* ENTRIES PROVIDED:
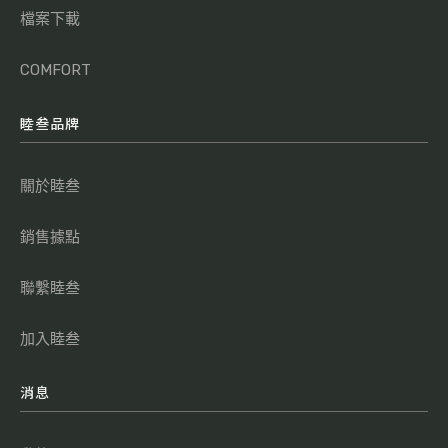
檔案下載
COMFORT
睦叁品牌
關於睦叁
銷售據點
聯繫睦叁
加入睦叁
消息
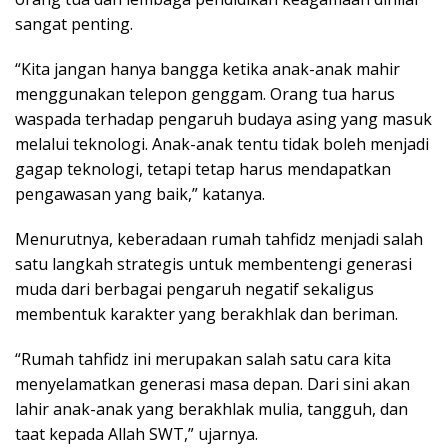
sangat penting.
“Kita jangan hanya bangga ketika anak-anak mahir
menggunakan telepon genggam. Orang tua harus
waspada terhadap pengaruh budaya asing yang masuk
melalui teknologi. Anak-anak tentu tidak boleh menjadi
gagap teknologi, tetapi tetap harus mendapatkan
pengawasan yang baik,” katanya.
Menurutnya, keberadaan rumah tahfidz menjadi salah
satu langkah strategis untuk membentengi generasi
muda dari berbagai pengaruh negatif sekaligus
membentuk karakter yang berakhlak dan beriman.
“Rumah tahfidz ini merupakan salah satu cara kita
menyelamatkan generasi masa depan. Dari sini akan
lahir anak-anak yang berakhlak mulia, tangguh, dan
taat kepada Allah SWT,” ujarnya.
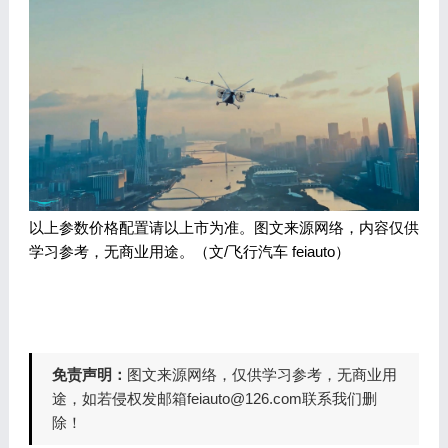
以上参数价格配置请以上市为准。图文来源网络，内容仅供
学习参考，无商业用途。（文/飞行汽车 feiauto）
免责声明：
图文来源网络，仅供学习参考，无商业用
途，如若侵权发邮箱feiauto@126.com联系我们删
除！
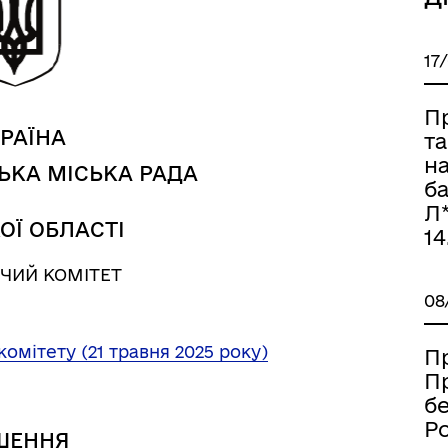
17
П
РАЇНА
т
н
ЬКА МІСЬКА РАДА
Книга пам'яті полеглих за
дерна рівність
ба
Україну
Л*
ОЇ ОБЛАСТІ
14
ЧИЙ КОМІТЕТ
08
комітету (21 травня 2025 року)
П
П
б
Ро
ШЕННЯ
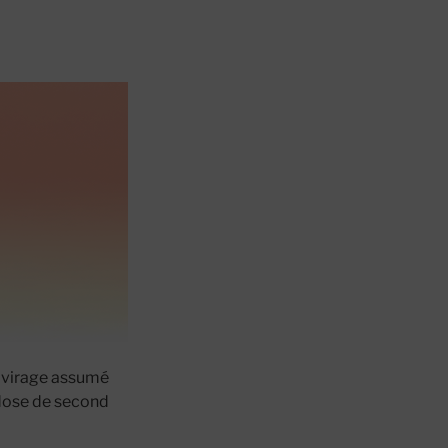
n virage assumé
dose de second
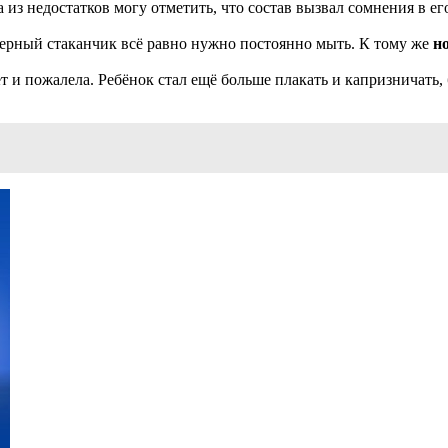
, а из недостатков могу отметить, что состав вызвал сомнения в 
ерный стаканчик всё равно нужно постоянно мыть. К тому же
н
лет и пожалела. Ребёнок стал ещё больше плакать и капризничат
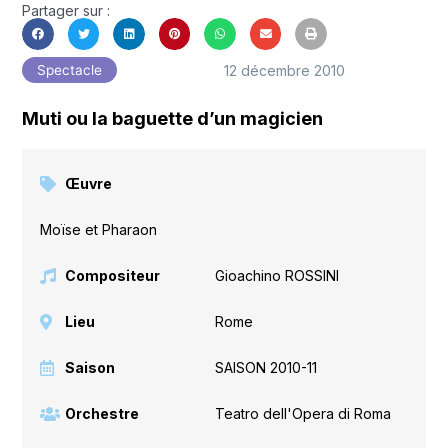
Partager sur :
12 décembre 2010
Spectacle
Muti ou la baguette d’un magicien
Œuvre
Moïse et Pharaon
Compositeur
Gioachino ROSSINI
Lieu
Rome
Saison
SAISON 2010-11
Orchestre
Teatro dell'Opera di Roma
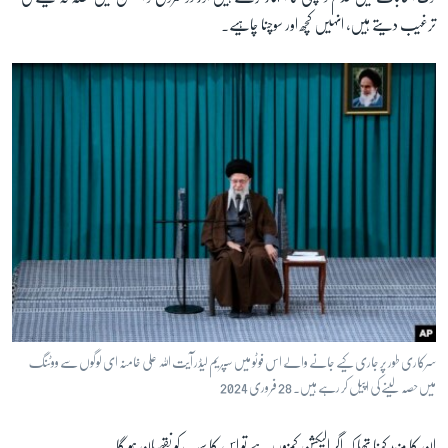
ترغیب دیتے ہیں، انہیں کچھ اور سوچنا چاہیے۔
سرکاری طور پر جاری کیے جانے والے اس فوٹو میں سپریم لیڈر آیت اللہ علی خامنہ ای لوگوں سے ووٹنگ
میں حصہ لینے کی اپیل کر رہے ہیں۔ 28 فروری 2024
ان کا مزید کہنا تھا کہ اگر الیکشن کمزور رہے تو اس کا سب کو نقصان ہو گا۔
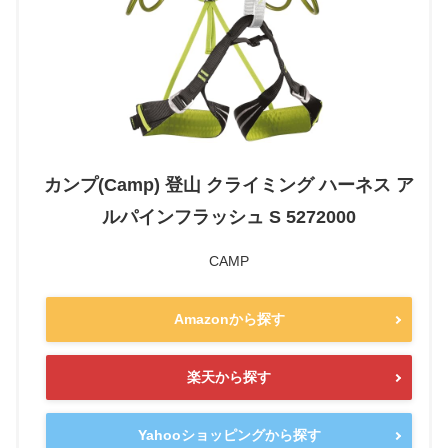
カンプ(Camp) 登山 クライミング ハーネス ア
ルパインフラッシュ S 5272000
CAMP
Amazonから探す
楽天から探す
Yahooショッピングから探す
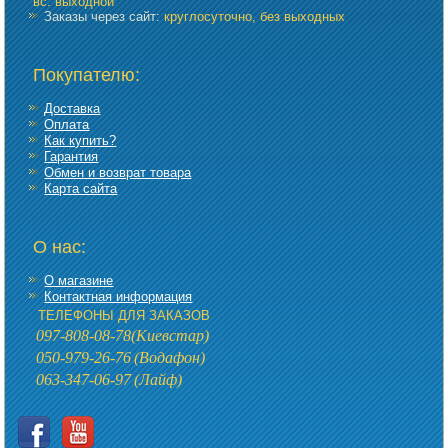
вс: выходной
Заказы через сайт:
круглосуточно, без выходных
Покупателю:
Доставка
Оплата
Как купить?
Гарантия
Обмен и возврат товара
Карта сайта
О нас:
О магазине
Контактная информация
ТЕЛЕФОНЫ ДЛЯ ЗАКАЗОВ
097-808-08-78
(Киевстар)
050-979-26-76
(Водафон)
063-347-06-97
(Лайф)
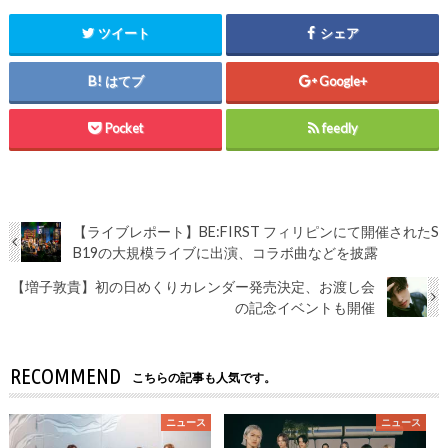
ツイート
シェア
はてブ
Google+
Pocket
feedly
【ライブレポート】BE:FIRST フィリピンにて開催されたS
B19の大規模ライブに出演、コラボ曲などを披露
【増子敦貴】初の日めくりカレンダー発売決定、お渡し会
の記念イベントも開催
RECOMMEND
こちらの記事も人気です。
ニュース
ニュース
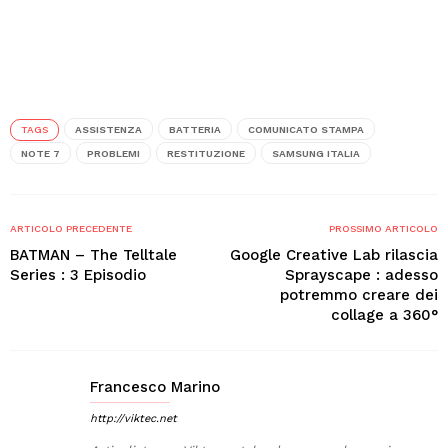
TAGS
ASSISTENZA
BATTERIA
COMUNICATO STAMPA
NOTE 7
PROBLEMI
RESTITUZIONE
SAMSUNG ITALIA
ARTICOLO PRECEDENTE
PROSSIMO ARTICOLO
BATMAN – The Telltale
Google Creative Lab rilascia
Series : 3 Episodio
Sprayscape : adesso
potremmo creare dei
collage a 360°
Francesco Marino
http://viktec.net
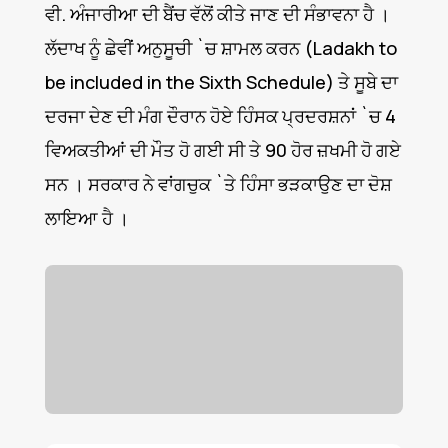
ਵੀ. ਅੰਜਾਰੀਆ ਦੀ ਬੈਂਚ ਵੱਲੋਂ ਕੀਤੇ ਜਾਣ ਦੀ ਸੰਭਾਵਨਾ ਹੈ ।
ਲੱਦਾਖ ਨੂੰ ਛੇਵੀਂ ਅਨੁਸੂਚੀ `ਚ ਸ਼ਾਮਲ ਕਰਨ (Ladakh to
be included in the Sixth Schedule) ਤੇ ਸੂਬੇ ਦਾ
ਦਰਜਾ ਦੇਣ ਦੀ ਮੰਗ ਦੌਰਾਨ ਹੋਏ ਹਿੰਸਕ ਪ੍ਰਦਰਸ਼ਨਾਂ `ਚ 4
ਵਿਅਕਤੀਆਂ ਦੀ ਮੌਤ ਹੋ ਗਈ ਸੀ ਤੇ 90 ਹੋਰ ਜ਼ਖਮੀ ਹੋ ਗਏ
ਸਨ । ਸਰਕਾਰ ਨੇ ਵਾਂਗਚੁਕ `ਤੇ ਹਿੰਸਾ ਭੜਕਾਉਣ ਦਾ ਦੋਸ਼
ਲਾਇਆ ਹੈ ।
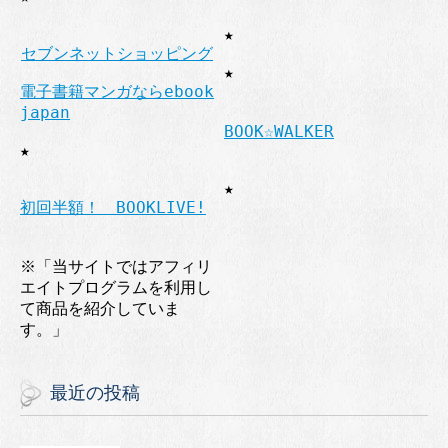
★
セブンネットショッピング
★
電子書籍マンガならebook
japan
BOOK☆WALKER
★
★
初回半額！ BOOKLIVE!
※「当サイトではアフィリ
エイトプログラムを利用し
て商品を紹介していま
す。」
最近の投稿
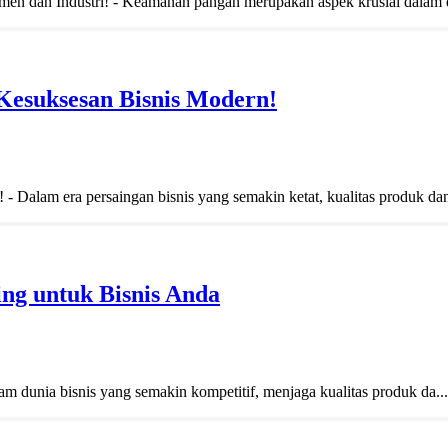
 dan Industri! - Keamanan pangan merupakan aspek krusial dalam du
Kesuksesan Bisnis Modern!
alam era persaingan bisnis yang semakin ketat, kualitas produk dan 
ing untuk Bisnis Anda
m dunia bisnis yang semakin kompetitif, menjaga kualitas produk da...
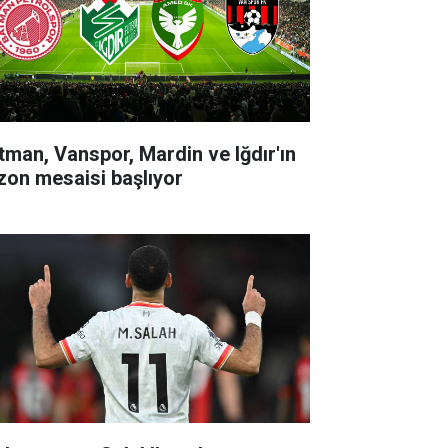
tman, Vanspor, Mardin ve Iğdır'ın
zon mesaisi başlıyor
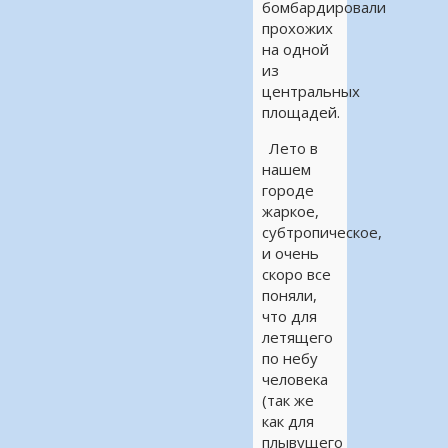
бомбардировали
прохожих
на одной
из
центральных
площадей.
Лето в
нашем
городе
жаркое,
субтропическое,
и очень
скоро все
поняли,
что для
летящего
по небу
человека
(так же
как для
плывущего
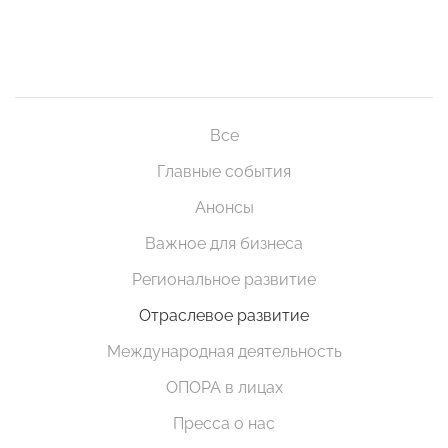
Все
Главные события
Анонсы
Важное для бизнеса
Региональное развитие
Отраслевое развитие
Международная деятельность
ОПОРА в лицах
Пресса о нас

* TASK TO COMPLETE: Each line from the one that contains "Книга пам'яті полеглих за" down to the one that contains "dan Industri! - Keamanan" is to be returned exactly as it stands above, both ends included, with pictures removed.

* ANSWER TO THIS EXERCISE:
Книга пам'яті полеглих за
дерна рівність
ба
Україну
Л*
ОЇ ОБЛАСТІ
14
ЧИЙ КОМІТЕТ
08
комітету (21 травня 2025 року)
П
П
б
Ро
ШЕННЯ
n virage assumé
dose de second
, а из недостатков могу отметить, что состав вызвал сомнения в 
ерный стаканчик всё равно нужно постоянно мыть. К тому же
н
лет и пожалела. Ребёнок стал ещё больше плакать и капризничат
Partager sur :
12 décembre 2010
Spectacle
Muti ou la baguette d’un magicien
Œuvre
Moïse et Pharaon
Compositeur
Gioachino ROSSINI
Lieu
Rome
Saison
SAISON 2010-11
Orchestre
Teatro dell'Opera di Roma
ترغیب دیتے ہیں، انہیں کچھ اور سوچنا چاہیے۔
سرکاری طور پر جاری کیے جانے والے اس فوٹو میں سپریم لیڈر آیت اللہ علی خامنہ ای لوگوں سے ووٹنگ
میں حصہ لینے کی اپیل کر رہے ہیں۔ 28 فروری 2024
ان کا مزید کہنا تھا کہ اگر الیکشن کمزور رہے تو اس کا سب کو نقصان ہو گا۔
カンプ(Camp) 登山 クライミング ハーネス ア
ルパインフラッシュ S 5272000
CAMP
Amazonから探す
楽天から探す
Yahooショッピングから探す
вс: выходной
Заказы через сайт:
круглосуточно, без выходных
Покупателю:
Доставка
Оплата
Как купить?
Гарантия
Обмен и возврат товара
Карта сайта
О нас:
О магазине
Контактная информация
ТЕЛЕФОНЫ ДЛЯ ЗАКАЗОВ
097-808-08-78
(Киевстар)
050-979-26-76
(Водафон)
063-347-06-97
(Лайф)
ツイート
シェア
はてブ
Google+
Pocket
feedly
【ライブレポート】BE:FIRST フィリピンにて開催されたS
B19の大規模ライブに出演、コラボ曲などを披露
【増子敦貴】初の日めくりカレンダー発売決定、お渡し会
の記念イベントも開催
RECOMMEND
こちらの記事も人気です。
ニュース
ニュース
TAGS
ASSISTENZA
BATTERIA
COMUNICATO STAMPA
NOTE 7
PROBLEMI
RESTITUZIONE
SAMSUNG ITALIA
ARTICOLO PRECEDENTE
PROSSIMO ARTICOLO
BATMAN – The Telltale
Google Creative Lab rilascia
Series : 3 Episodio
Sprayscape : adesso
potremmo creare dei
collage a 360°
Francesco Marino
http://viktec.net
ਵੀ. ਅੰਜਾਰੀਆ ਦੀ ਬੈਂਚ ਵੱਲੋਂ ਕੀਤੇ ਜਾਣ ਦੀ ਸੰਭਾਵਨਾ ਹੈ ।
ਲੱਦਾਖ ਨੂੰ ਛੇਵੀਂ ਅਨੁਸੂਚੀ `ਚ ਸ਼ਾਮਲ ਕਰਨ (Ladakh to
be included in the Sixth Schedule) ਤੇ ਸੂਬੇ ਦਾ
ਦਰਜਾ ਦੇਣ ਦੀ ਮੰਗ ਦੌਰਾਨ ਹੋਏ ਹਿੰਸਕ ਪ੍ਰਦਰਸ਼ਨਾਂ `ਚ 4
ਵਿਅਕਤੀਆਂ ਦੀ ਮੌਤ ਹੋ ਗਈ ਸੀ ਤੇ 90 ਹੋਰ ਜ਼ਖਮੀ ਹੋ ਗਏ
ਸਨ । ਸਰਕਾਰ ਨੇ ਵਾਂਗਚੁਕ `ਤੇ ਹਿੰਸਾ ਭੜਕਾਉਣ ਦਾ ਦੋਸ਼
ਲਾਇਆ ਹੈ ।
★
セブンネットショッピング
★
電子書籍マンガならebook
japan
BOOK☆WALKER
★
★
初回半額！ BOOKLIVE!
※「当サイトではアフィリ
エイトプログラムを利用し
て商品を紹介していま
す。」
最近の投稿
 dan Industri! - Keamanan pangan merupakan aspek krusial dalam du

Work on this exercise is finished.